By David Himbara
In My Recent Visit To Beautiful South Africa, I Recalled The Wisdom of The Rwandan Brave, Patrick Karegeya – “The Nicest Thing About The Rain Is That It Always Stops. Eventually.”
On arriving at Johannesburg’s Oliver Tambo International Airport, I noticed something new. There is now an impressive statue of Oliver Tambo. Tambo was a giant in South African politics. He ably served as the president of African National Congress (ANC) from 1967 to 1991. He passed away at the age of 75 in Johannesburg on 24 April 1993. As I posed for a photo with the Tambo’s likeness, I couldn’t help but recall his wonderful vision of South Africa:
“We have a vision of South Africa in which black and white shall live and work together as equals in conditions of peace and prosperity. We seek to create a united Democratic and non-racial society. The fight for freedom must go on until it is won; until our country is free and happy and peaceful as part of the community of man, we cannot rest.”
Then I hit the highway to my good old Johannesburg. I wondered aloud about the trees I planted back in 2010. Surely they had become a thick forest. Right?
Yes indeed! A beautiful forest I created with my own hands is full of beautiful trees of all kinds and fabulous flowers. But what about the hills I used to climb every Sunday?
The hills and the countryside are still as pretty as I remembered them. They are ever green and awesome.

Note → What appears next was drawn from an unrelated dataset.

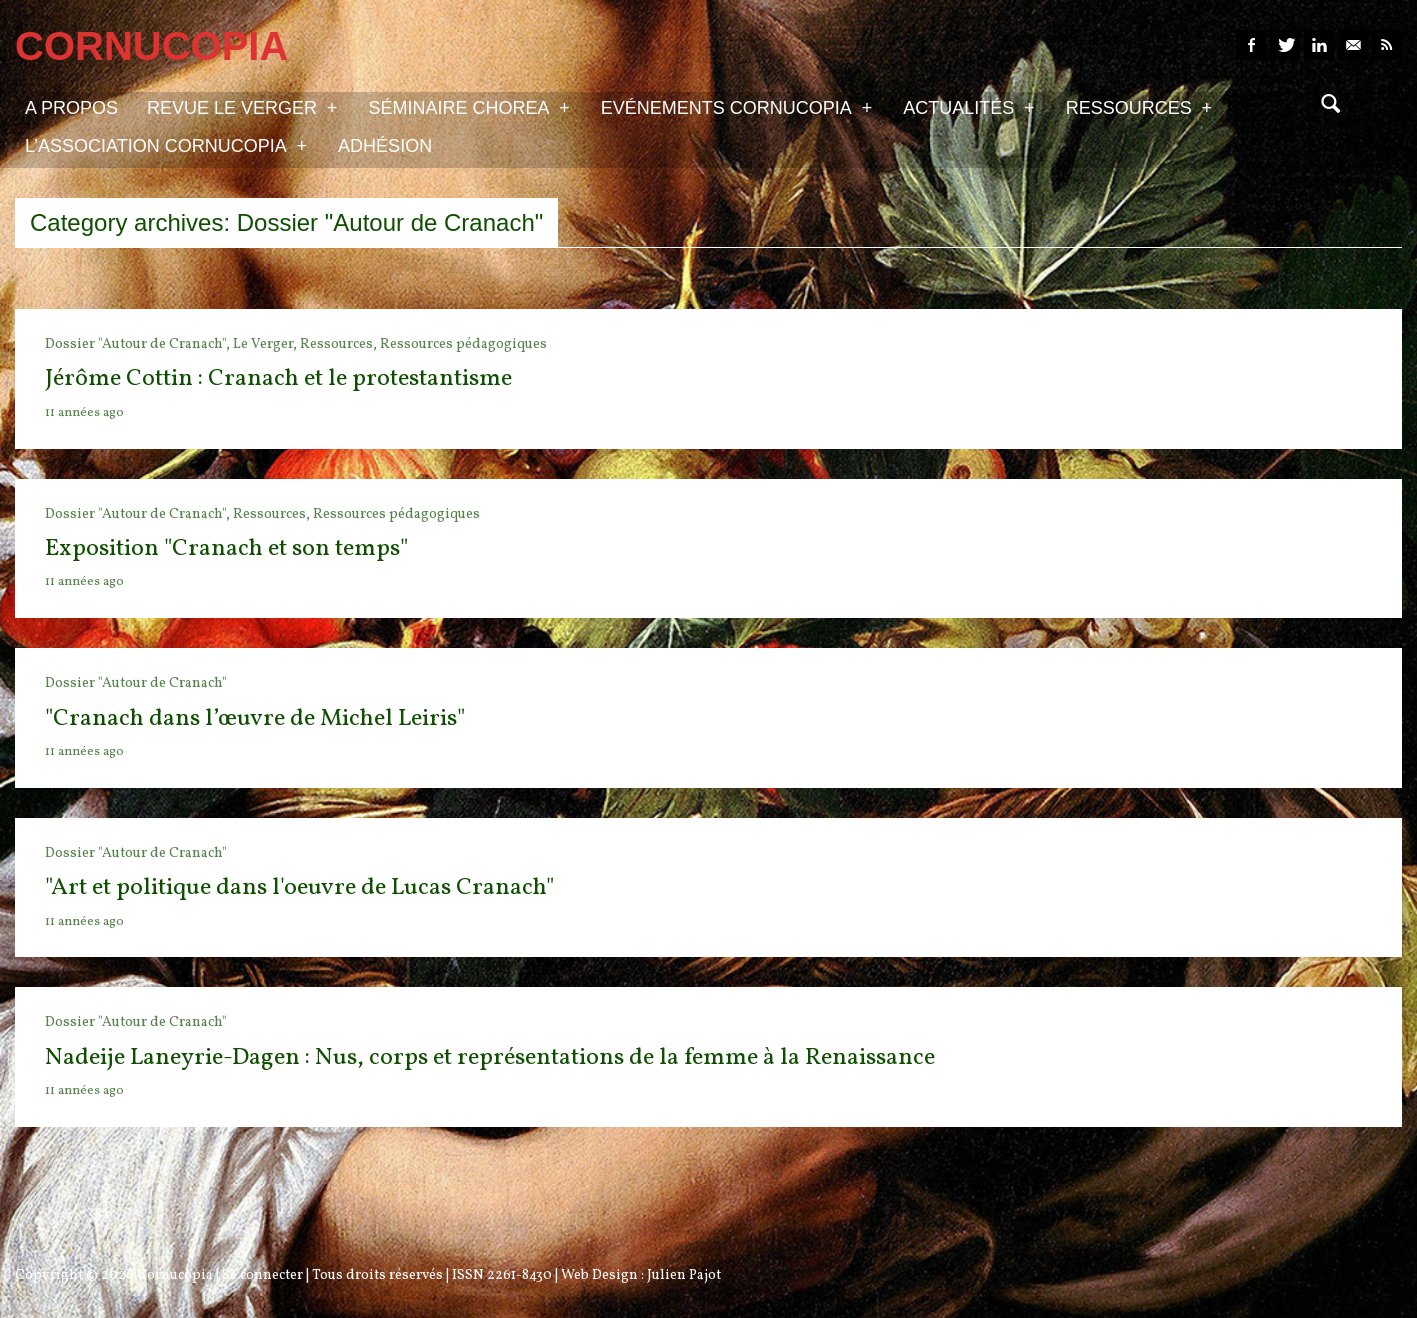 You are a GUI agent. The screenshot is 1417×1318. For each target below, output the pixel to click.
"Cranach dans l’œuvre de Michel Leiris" (255, 719)
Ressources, (340, 344)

But there was an even more rewarding side to my South African visit – the visit rekindled the spirit of a Rwandan brave Patrick Karegeya. He was taken away from us on January 1, 2014, by the brutal Rwandan dictatorship led by General Paul Kagame.

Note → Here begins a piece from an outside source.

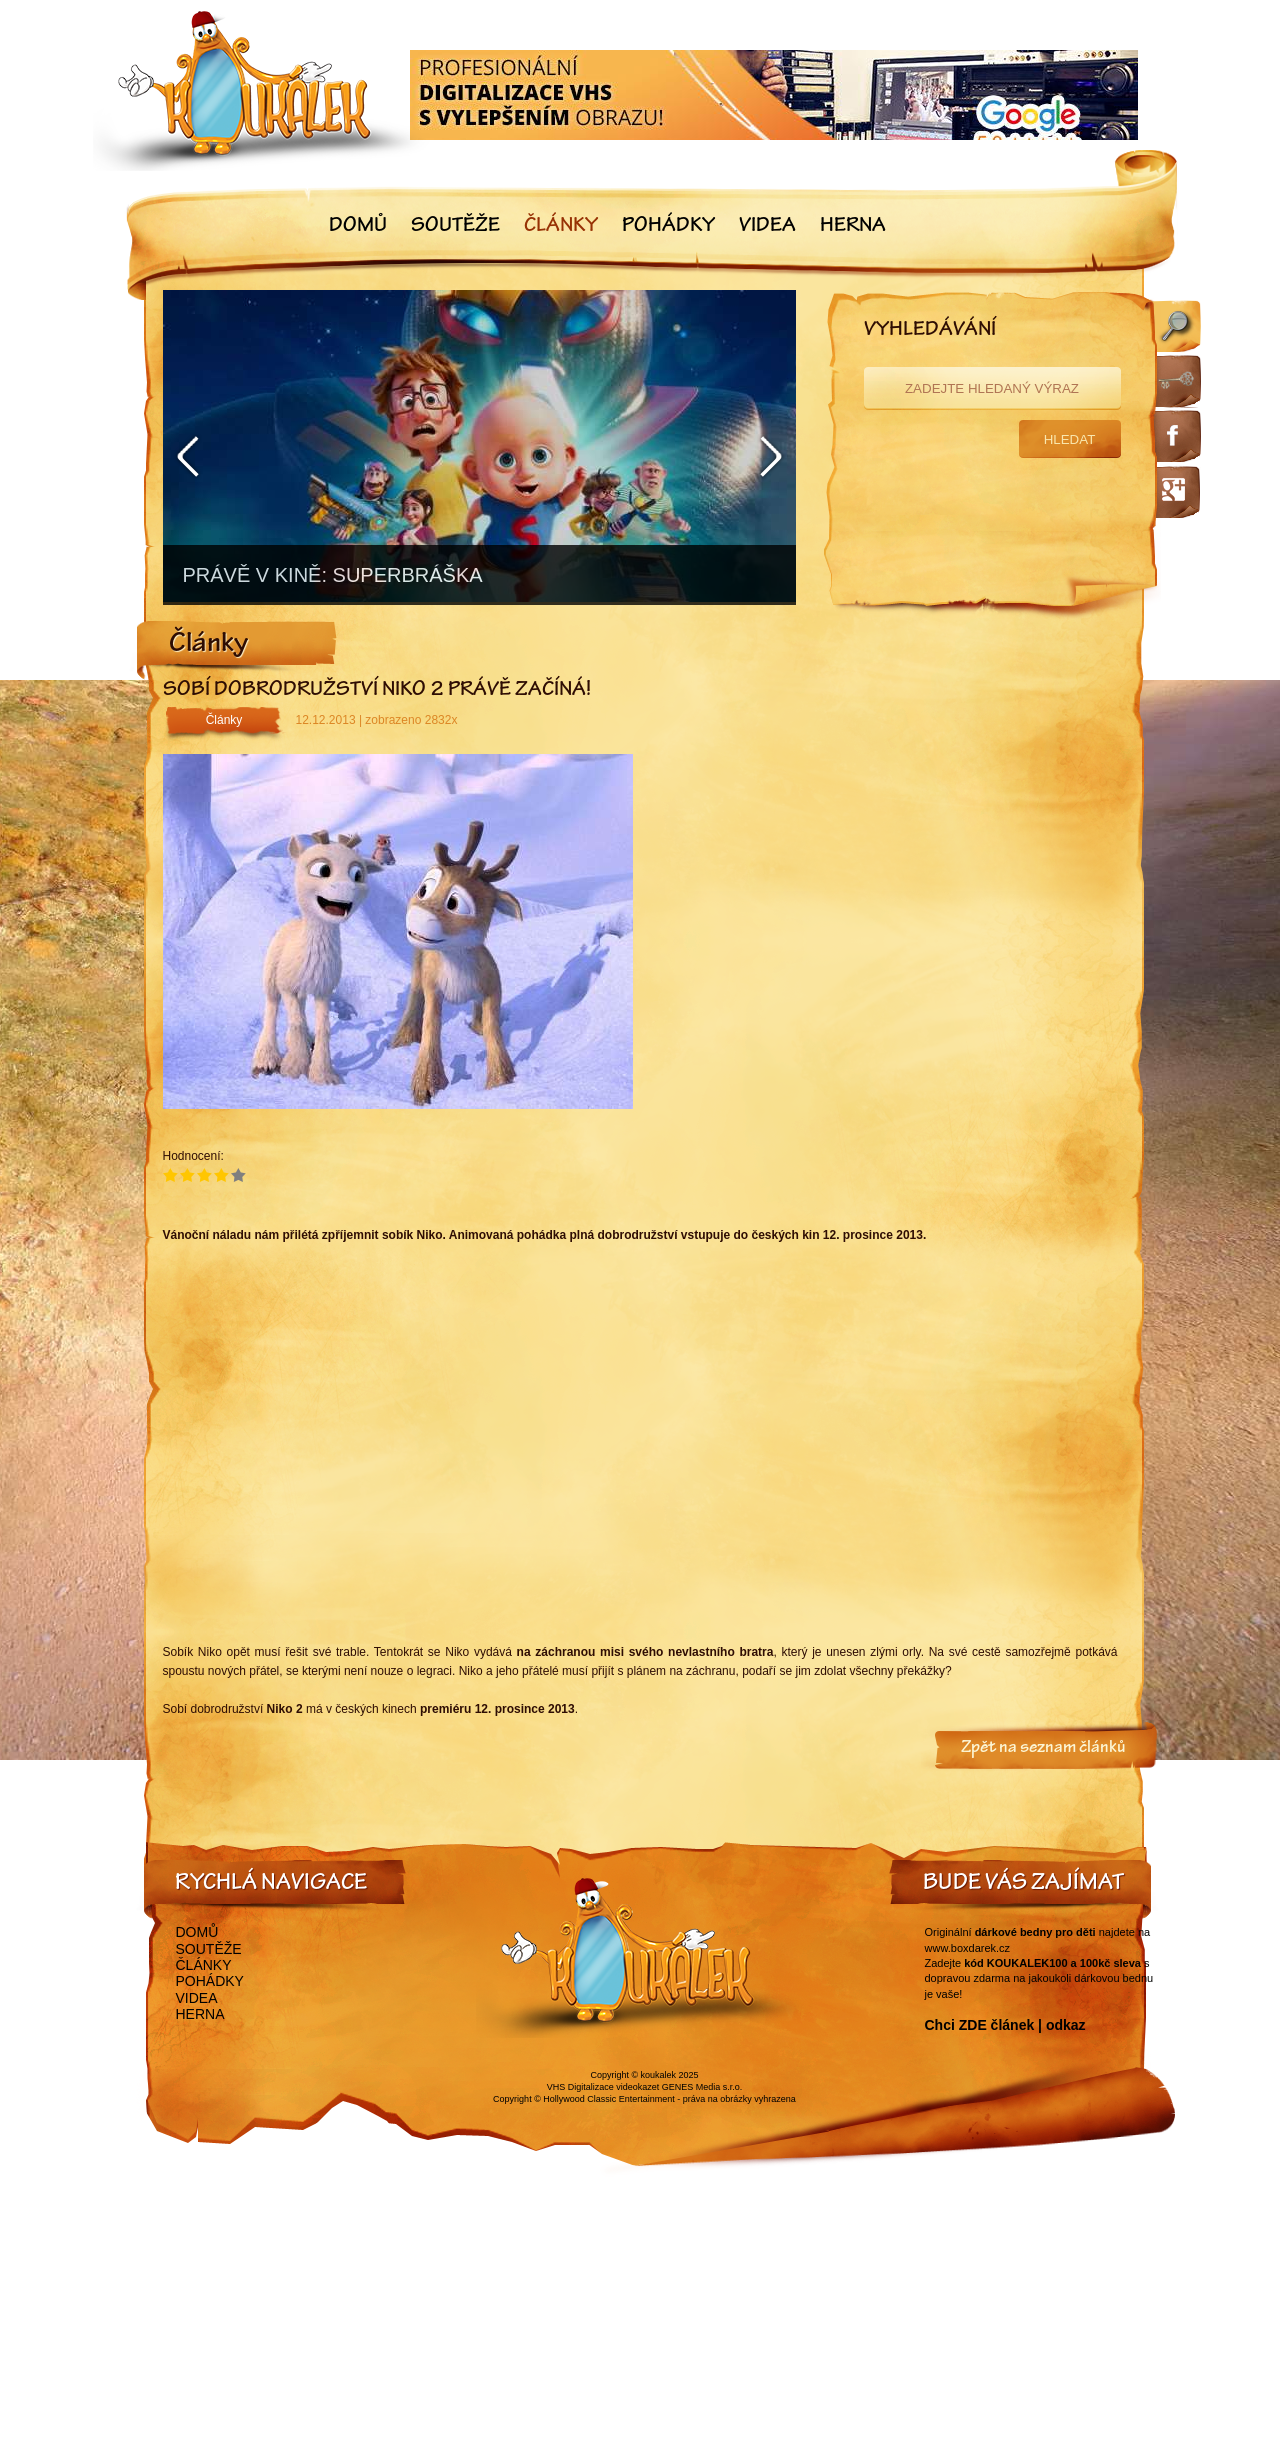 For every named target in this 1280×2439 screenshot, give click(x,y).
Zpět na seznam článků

I don’t mourn Patrick Karegeya. He would not have wanted us to cry forever. He always wanted us to look forward to better Rwanda, whatever it took. Karegeya and I used to talk through the long nights of Johannesburg winters and summers about the future. We were both well aware that we were targeted for elimination and might not make it to the next day. But we persisted in talking about the future. We imagined what Rwanda would look like without power-hungry dictators. One night in December 2013, we joked that if the Rwandan dictatorship had a satellite and long-range missile, the regime would wipe us out in a single shot. Within days, Karegeya was brutally murdered.
Dear Patrick, rest assured that as you used to remind me all the time that we shall overcome evil. You remember your favorite saying? You often reminded me that “the nicest thing about the rain is that it always stops. Eventually.” Meaning that the Rwandan dictatorship will end, too. I can’t tell you when that will be, my brother. But the dictatorship will end – like the one before it. Who ever thought that Zimbabwe’s Mugabe would be thrown out of power without a single shot fired? Dear Patrick, your effort was never in vain. We will get there. May you rest in eternal peace.